Die Kern-Header sind gesetzt — jetzt kommen die letzten Stellschrauben: Prozess-Isolation, saubere HTTPS-Redirects, DNS-Privacy und Legacy-Header-Bereinigung.

Web Security · 4 Punkte
Web Security · Infrastruktur

Die letzten Lücken in der Sicherheitsarchitektur schließen

Origin-Agent-Cluster isoliert Ihre Website in einem eigenen Browser-Prozess und verhindert Spectre-Seitenkanal-Angriffe zwischen Subdomains. HTTPS-Redirects und WWW-Normalisierung sorgen für eine saubere URL-Architektur ohne Redirect-Ketten. Zusammen mit der Entfernung veralteter Header wie X-XSS-Protection schließen diese Maßnahmen die letzten Lücken in Ihrer Web-Security-Konfiguration.

Der Wolf-Agents Web Security Check bewertet diese erweiterten Header mit 4 Punkten als Teil der 166 Prüfpunkte. Einzeln betrachtet sind es kleine Stellschrauben — zusammen signalisieren sie eine durchdacht gehärtete Infrastruktur.

Header / Maßnahme Funktion Punkte
Origin-Agent-Cluster: ?1 Prozess-Isolation gegen Spectre +3
HTTPS-Redirect (301) Saubere HTTP→HTTPS Weiterleitung +1
WWW-Normalisierung Konsistente URL-Variante
Deprecated Header entfernen X-XSS-Protection, X-Powered-By
Kernkonzept

Origin-Agent-Cluster: Prozess-Isolation gegen Spectre

Der Origin-Agent-Cluster: ?1 Header fordert den Browser auf, die Seite in einem eigenen Agent Cluster basierend auf der Origin zu isolieren.
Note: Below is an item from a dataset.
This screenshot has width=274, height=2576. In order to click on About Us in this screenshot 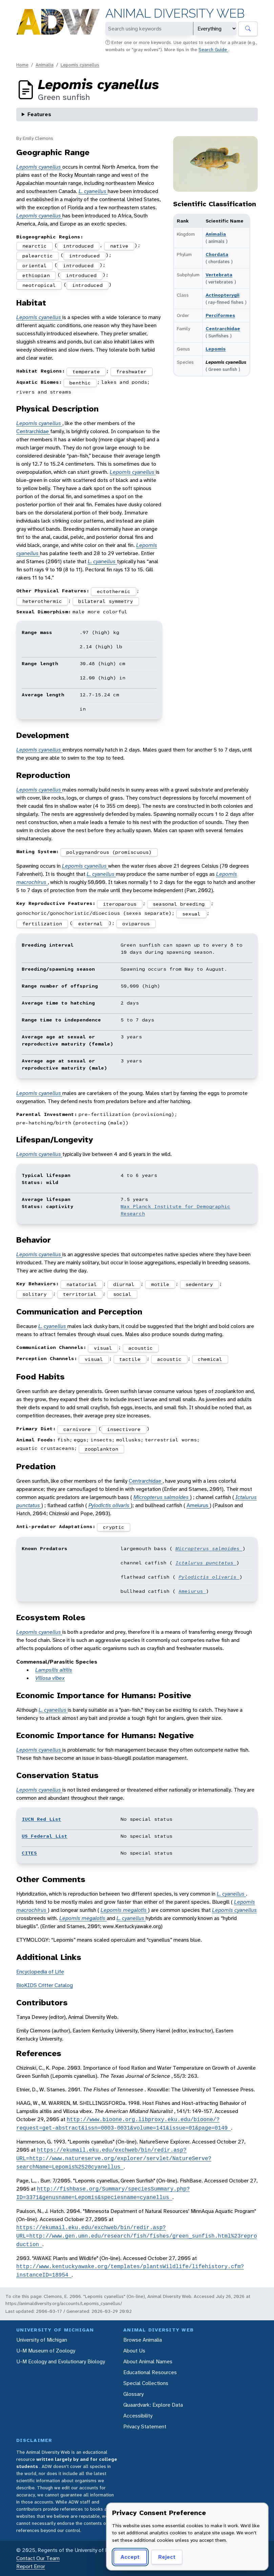 , I will do `click(134, 2350)`.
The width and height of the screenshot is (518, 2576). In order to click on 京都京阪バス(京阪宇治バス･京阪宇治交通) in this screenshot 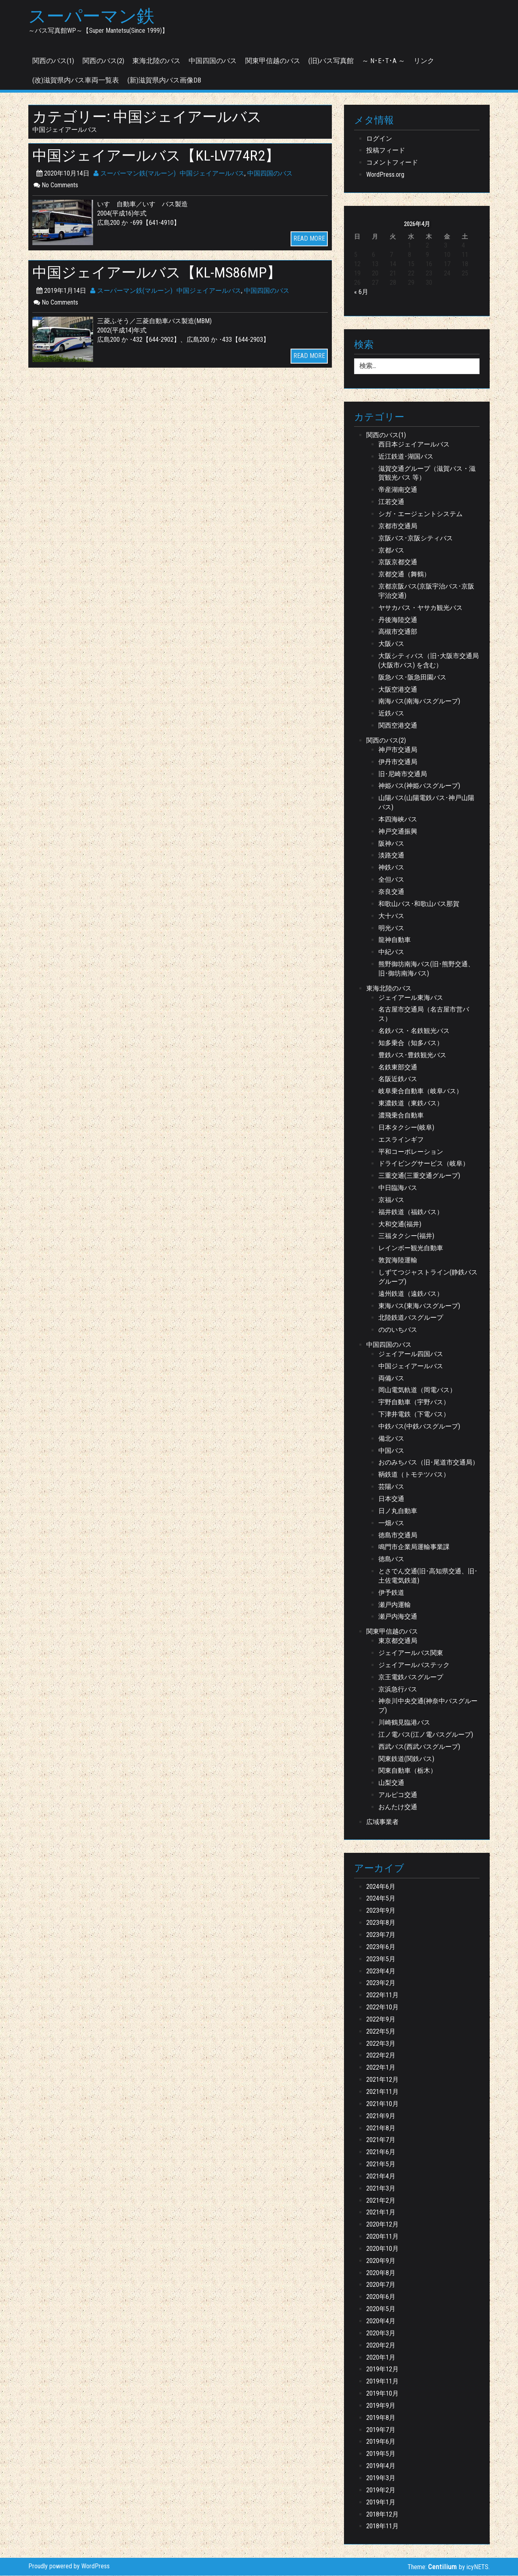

Das deaktiviert document.domain (seit Chrome 115 ohnehin Standard) und verhindert, dass Spectre-Angriffe Cross-Origin-Daten zwischen Subdomains lesen. Chrome und Edge nutzen origin-keyed Isolation seit Juli 2023 als Default — der Header ist für Firefox und als explizite Dokumentation der Sicherheitsentscheidung wichtig.

Ohne Origin-Agent-Cluster:

evil.example.com und app.example.com teilen sich einen Prozess. Spectre kann Daten zwischen Subdomains lesen.

Mit Origin-Agent-Cluster: ?1

Jede Subdomain läuft in einem eigenen Prozess. Spectre-Angriff scheitert an der Prozessgrenze.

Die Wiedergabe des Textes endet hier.